Neben einer mangelhaften Vorbehandlung vor der Beschichtung sind die Gründe für das Ablösen der Beschichtung folgende:

Unzureichende Oberflächenvorbereitung: Zusätzlich zur Vorbehandlung vor der Beschichtung muss die Substratoberfläche gründlich gereinigt und vorbereitet werden, um eine optimale Haftung der Beschichtung zu gewährleisten. Verunreinigungen oder Unebenheiten auf der Oberfläche können die Verbindung zwischen Beschichtung und Substrat beeinträchtigen und zu Abplatzungen führen.
Unzureichende Beschichtungsdicke: Die Beschichtungsdicke muss dem Verwendungszweck entsprechen. Ist die Beschichtung zu dünn, haftet sie möglicherweise nicht ausreichend fest auf dem Substrat und kann sich ablösen. Die Beschichtungsdicke muss innerhalb des vorgegebenen Bereichs liegen, um eine gute Haftung zu gewährleisten.

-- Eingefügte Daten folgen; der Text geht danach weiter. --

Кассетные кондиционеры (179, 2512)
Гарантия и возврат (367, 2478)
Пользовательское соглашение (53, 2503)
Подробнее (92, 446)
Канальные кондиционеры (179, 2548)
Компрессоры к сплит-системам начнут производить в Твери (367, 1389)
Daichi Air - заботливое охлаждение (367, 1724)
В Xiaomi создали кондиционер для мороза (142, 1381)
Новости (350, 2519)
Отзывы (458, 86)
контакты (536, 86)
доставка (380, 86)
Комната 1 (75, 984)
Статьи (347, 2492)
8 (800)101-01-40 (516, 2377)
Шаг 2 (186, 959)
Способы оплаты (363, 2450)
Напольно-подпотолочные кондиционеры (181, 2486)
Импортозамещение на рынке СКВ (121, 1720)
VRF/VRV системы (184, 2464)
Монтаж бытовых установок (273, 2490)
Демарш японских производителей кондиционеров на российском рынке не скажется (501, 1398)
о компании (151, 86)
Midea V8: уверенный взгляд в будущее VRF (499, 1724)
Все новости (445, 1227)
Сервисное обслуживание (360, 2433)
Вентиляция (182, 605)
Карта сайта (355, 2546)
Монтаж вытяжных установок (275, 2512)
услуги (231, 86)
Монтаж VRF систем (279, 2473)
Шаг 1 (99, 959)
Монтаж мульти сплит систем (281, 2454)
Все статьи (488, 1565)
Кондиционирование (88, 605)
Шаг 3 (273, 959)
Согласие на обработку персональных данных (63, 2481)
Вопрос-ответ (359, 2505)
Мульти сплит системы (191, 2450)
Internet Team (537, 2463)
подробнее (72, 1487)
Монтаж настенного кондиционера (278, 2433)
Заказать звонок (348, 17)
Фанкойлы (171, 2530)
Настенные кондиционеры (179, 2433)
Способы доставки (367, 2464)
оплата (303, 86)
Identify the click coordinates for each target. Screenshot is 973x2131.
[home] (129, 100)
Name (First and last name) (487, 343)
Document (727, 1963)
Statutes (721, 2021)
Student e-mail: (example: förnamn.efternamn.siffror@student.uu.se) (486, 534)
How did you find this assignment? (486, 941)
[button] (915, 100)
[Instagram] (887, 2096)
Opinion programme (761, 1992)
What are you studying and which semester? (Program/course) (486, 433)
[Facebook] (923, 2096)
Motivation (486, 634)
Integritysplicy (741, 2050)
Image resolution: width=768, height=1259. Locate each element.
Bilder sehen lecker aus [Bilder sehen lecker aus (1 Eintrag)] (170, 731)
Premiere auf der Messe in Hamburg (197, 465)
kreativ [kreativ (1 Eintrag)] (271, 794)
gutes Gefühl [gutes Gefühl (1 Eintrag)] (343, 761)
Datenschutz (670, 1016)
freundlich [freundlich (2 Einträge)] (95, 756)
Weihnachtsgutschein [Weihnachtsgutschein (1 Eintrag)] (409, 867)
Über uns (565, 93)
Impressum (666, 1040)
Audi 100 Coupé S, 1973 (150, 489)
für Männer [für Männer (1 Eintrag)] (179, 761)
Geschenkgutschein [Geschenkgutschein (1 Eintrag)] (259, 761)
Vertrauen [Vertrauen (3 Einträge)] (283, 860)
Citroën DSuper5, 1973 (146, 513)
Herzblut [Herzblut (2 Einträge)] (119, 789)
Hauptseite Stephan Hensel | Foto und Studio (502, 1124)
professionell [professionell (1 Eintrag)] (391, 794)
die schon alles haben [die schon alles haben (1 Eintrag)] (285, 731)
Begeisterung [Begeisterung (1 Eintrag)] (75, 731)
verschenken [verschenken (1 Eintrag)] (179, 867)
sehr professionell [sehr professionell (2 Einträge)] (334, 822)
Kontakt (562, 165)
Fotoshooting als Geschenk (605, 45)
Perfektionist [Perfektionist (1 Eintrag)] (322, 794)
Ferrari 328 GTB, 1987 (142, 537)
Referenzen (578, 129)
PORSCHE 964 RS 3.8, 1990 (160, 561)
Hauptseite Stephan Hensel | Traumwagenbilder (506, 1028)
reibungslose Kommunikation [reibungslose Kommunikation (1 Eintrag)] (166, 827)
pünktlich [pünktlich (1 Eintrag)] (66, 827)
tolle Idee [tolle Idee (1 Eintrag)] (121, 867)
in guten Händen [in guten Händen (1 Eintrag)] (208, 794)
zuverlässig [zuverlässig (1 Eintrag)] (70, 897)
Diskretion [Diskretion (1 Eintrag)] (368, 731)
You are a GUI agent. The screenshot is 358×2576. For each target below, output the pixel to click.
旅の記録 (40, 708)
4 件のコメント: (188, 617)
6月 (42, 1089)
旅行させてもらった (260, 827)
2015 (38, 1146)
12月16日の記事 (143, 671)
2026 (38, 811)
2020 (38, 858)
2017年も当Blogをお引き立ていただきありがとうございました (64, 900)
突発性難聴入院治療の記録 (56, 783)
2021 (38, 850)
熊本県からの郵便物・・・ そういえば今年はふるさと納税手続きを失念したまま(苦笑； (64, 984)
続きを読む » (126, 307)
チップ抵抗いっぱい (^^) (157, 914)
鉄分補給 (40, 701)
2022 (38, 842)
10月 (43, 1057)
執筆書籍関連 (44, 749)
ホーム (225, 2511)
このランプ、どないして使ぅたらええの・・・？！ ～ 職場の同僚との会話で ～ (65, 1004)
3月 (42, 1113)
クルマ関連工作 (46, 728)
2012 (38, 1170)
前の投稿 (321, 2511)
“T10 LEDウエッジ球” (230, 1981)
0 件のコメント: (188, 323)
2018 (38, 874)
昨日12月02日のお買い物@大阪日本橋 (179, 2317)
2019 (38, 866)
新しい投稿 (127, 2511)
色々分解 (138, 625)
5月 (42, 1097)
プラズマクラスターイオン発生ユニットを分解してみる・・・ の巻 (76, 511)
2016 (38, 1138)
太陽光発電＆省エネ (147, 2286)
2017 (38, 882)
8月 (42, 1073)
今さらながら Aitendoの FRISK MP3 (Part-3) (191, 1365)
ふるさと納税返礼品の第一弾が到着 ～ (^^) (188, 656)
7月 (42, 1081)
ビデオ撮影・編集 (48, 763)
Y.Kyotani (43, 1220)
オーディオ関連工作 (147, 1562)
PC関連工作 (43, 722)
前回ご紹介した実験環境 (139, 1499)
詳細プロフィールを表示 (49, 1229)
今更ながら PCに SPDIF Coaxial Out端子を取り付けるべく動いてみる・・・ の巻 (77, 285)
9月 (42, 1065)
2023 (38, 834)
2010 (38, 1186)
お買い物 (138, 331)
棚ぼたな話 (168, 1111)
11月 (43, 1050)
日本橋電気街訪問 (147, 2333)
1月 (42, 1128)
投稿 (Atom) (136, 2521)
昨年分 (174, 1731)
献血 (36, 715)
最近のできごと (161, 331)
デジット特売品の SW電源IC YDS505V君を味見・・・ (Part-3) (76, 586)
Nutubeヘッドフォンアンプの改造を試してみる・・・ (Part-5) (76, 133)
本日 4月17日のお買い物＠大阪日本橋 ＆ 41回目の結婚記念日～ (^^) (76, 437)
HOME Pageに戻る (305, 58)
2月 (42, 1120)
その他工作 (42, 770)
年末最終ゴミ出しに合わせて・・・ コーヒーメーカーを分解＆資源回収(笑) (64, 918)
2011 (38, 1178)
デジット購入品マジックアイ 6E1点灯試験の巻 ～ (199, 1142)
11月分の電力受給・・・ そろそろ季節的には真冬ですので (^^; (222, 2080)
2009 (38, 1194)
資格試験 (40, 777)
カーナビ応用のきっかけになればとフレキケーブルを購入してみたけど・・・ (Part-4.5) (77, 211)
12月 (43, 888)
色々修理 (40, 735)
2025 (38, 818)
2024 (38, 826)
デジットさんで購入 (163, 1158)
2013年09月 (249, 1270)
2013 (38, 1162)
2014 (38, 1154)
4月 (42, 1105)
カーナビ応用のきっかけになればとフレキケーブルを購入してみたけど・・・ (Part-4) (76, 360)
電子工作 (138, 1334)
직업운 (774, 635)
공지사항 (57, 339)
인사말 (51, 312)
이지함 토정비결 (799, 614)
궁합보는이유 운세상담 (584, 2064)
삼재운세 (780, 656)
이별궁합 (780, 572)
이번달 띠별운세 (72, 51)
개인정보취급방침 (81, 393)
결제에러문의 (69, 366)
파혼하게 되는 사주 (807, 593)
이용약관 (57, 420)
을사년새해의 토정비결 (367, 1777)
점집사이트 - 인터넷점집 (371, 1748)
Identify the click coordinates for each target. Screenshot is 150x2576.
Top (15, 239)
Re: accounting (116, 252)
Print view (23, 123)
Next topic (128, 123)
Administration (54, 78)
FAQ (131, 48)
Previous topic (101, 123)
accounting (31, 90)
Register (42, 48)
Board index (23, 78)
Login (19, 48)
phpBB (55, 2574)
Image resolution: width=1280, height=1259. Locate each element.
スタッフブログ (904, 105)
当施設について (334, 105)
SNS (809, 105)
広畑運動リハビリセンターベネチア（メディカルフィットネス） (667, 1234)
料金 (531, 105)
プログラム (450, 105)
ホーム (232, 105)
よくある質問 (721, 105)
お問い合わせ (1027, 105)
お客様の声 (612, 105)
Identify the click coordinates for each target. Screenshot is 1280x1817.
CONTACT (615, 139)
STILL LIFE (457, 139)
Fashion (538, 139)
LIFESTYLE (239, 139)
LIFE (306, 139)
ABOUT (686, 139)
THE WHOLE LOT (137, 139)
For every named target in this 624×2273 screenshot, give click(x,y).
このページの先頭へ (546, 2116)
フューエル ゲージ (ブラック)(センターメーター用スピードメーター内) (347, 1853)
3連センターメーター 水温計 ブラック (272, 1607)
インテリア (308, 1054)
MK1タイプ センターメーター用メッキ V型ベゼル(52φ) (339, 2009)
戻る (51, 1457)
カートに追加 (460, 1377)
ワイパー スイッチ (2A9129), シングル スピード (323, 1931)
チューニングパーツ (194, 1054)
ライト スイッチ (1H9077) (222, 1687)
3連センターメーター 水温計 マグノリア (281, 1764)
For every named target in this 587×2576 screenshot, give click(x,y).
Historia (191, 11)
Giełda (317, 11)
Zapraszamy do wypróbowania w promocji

Mangelhafte Qualität des Beschichtungsmaterials: Die Qualität des verwendeten Beschichtungsmaterials beeinflusst die Haftung der Beschichtung. Ist das Beschichtungsmaterial von minderer Qualität oder weist es nicht die erforderlichen Eigenschaften auf, kann es sich nicht ausreichend mit dem Substrat verbinden, was zu Abplatzungen führen kann.
Unzureichender Haftvermittler: Haftvermittler oder Bindemittel werden häufig zwischen Substrat und Beschichtung eingesetzt, um die Haftung zu verbessern. Werden Haftvermittler nicht oder falsch verwendet, kann dies zu mangelhafter Haftung und anschließendem Ablösen der Beschichtung führen.
Ungeeignete Galvanisierungsprozessparameter: Um eine gute Haftung zu erzielen, müssen die Prozessparameter der Galvanisierung, wie Stromdichte, Temperatur und Galvanisierungszeit, optimiert werden. Werden diese Parameter nicht korrekt eingestellt, kann dies zu mangelhafter Haftung und Ablösung der Galvanisierung führen.